§ **REQUIREMENT**
Read through the listing and copy every line that contains the word "Magnetic".

§ **STUDY MATERIAL**
==================================================

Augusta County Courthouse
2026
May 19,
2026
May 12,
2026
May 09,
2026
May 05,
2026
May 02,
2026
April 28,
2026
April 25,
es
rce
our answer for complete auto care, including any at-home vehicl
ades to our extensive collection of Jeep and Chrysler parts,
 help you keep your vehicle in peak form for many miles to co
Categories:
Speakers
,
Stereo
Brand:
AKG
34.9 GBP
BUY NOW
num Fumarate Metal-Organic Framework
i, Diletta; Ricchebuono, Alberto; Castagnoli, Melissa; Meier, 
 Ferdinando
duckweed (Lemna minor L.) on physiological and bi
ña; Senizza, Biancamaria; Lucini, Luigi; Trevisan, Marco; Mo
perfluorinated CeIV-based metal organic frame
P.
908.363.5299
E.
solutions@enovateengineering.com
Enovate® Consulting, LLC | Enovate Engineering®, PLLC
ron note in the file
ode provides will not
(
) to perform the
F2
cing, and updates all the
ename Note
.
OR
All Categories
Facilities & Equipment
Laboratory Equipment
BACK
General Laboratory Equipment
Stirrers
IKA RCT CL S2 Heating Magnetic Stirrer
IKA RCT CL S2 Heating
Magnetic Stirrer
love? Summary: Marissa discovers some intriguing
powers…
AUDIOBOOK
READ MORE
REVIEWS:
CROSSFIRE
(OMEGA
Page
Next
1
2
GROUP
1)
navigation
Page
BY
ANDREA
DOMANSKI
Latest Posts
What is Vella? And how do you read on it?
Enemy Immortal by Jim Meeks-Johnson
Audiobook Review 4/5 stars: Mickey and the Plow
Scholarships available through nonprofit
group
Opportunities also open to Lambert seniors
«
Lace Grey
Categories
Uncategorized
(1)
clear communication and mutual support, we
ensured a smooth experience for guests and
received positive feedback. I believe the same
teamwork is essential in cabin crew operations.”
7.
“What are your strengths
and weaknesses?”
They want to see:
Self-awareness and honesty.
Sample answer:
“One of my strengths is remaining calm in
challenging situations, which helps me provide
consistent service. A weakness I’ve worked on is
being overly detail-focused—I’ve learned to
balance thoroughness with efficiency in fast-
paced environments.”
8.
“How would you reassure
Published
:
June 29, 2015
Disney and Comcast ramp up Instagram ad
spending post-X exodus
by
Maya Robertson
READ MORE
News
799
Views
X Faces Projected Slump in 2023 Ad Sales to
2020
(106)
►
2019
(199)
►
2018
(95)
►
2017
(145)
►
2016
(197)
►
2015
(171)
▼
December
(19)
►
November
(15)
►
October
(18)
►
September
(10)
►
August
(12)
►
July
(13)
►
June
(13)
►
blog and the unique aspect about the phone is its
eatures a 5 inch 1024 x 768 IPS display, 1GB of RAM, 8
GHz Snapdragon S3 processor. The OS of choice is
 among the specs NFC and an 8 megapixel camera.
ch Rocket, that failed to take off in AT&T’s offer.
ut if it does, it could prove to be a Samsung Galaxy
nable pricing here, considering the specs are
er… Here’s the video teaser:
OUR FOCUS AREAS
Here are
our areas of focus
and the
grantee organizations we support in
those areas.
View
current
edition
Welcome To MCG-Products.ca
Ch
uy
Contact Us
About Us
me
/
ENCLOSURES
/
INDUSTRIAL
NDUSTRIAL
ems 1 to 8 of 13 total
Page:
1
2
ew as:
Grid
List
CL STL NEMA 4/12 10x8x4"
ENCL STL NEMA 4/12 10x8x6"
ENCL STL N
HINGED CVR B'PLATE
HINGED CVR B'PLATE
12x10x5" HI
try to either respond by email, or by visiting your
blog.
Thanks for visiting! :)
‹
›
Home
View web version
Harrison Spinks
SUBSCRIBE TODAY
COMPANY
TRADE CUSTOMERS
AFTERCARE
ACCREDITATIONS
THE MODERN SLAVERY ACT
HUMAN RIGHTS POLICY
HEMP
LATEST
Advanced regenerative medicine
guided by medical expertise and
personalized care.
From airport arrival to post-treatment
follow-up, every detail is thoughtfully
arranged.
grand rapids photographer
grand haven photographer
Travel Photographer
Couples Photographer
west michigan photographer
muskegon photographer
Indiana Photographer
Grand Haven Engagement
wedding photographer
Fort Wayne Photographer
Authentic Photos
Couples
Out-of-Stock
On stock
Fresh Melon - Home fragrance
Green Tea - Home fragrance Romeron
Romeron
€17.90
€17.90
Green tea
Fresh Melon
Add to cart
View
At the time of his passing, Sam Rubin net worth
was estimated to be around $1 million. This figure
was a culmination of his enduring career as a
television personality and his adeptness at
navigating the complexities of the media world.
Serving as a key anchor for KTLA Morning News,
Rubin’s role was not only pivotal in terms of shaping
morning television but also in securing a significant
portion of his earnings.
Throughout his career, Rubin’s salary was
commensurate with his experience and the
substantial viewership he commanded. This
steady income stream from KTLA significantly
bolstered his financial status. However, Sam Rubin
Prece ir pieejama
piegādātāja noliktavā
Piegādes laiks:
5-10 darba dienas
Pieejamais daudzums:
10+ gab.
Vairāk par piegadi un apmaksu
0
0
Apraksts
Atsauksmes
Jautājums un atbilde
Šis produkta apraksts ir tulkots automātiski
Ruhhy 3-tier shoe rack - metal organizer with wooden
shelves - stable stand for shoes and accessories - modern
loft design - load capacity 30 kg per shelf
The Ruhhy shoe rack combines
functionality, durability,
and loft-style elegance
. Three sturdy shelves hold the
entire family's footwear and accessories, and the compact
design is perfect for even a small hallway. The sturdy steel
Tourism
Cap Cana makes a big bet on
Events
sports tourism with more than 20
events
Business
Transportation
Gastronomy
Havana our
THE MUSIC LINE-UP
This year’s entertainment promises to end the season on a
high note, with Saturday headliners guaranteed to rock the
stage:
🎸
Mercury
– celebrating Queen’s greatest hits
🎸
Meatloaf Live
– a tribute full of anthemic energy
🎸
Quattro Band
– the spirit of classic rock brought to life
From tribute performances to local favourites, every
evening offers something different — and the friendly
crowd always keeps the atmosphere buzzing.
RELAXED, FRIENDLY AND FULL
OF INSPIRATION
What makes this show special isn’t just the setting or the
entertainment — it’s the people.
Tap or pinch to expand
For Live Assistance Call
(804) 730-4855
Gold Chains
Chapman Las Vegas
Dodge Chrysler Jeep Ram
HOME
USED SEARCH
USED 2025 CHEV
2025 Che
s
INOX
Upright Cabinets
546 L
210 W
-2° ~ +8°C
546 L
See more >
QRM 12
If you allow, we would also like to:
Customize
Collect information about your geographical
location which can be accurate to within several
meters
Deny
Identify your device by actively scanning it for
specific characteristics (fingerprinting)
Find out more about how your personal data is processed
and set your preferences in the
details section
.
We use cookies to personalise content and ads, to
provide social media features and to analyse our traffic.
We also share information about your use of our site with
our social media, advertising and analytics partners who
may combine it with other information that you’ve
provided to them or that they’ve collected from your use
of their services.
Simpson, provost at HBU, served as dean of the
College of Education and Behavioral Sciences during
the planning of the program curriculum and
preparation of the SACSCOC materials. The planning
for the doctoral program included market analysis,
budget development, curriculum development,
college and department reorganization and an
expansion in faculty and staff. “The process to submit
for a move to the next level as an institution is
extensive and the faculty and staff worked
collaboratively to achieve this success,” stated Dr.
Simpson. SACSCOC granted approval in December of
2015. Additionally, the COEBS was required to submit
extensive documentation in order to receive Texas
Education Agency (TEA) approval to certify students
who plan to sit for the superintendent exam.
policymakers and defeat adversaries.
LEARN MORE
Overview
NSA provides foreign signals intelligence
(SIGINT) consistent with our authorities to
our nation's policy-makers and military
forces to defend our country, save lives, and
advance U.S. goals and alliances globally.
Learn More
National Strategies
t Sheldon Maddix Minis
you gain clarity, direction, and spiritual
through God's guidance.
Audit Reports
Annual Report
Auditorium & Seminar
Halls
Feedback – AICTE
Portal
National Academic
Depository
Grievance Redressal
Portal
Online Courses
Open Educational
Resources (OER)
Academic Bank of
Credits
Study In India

==================================================

§ **ANSWER FOR THIS EXERCISE**
IKA RCT CL S2 Heating Magnetic Stirrer
Magnetic Stirrer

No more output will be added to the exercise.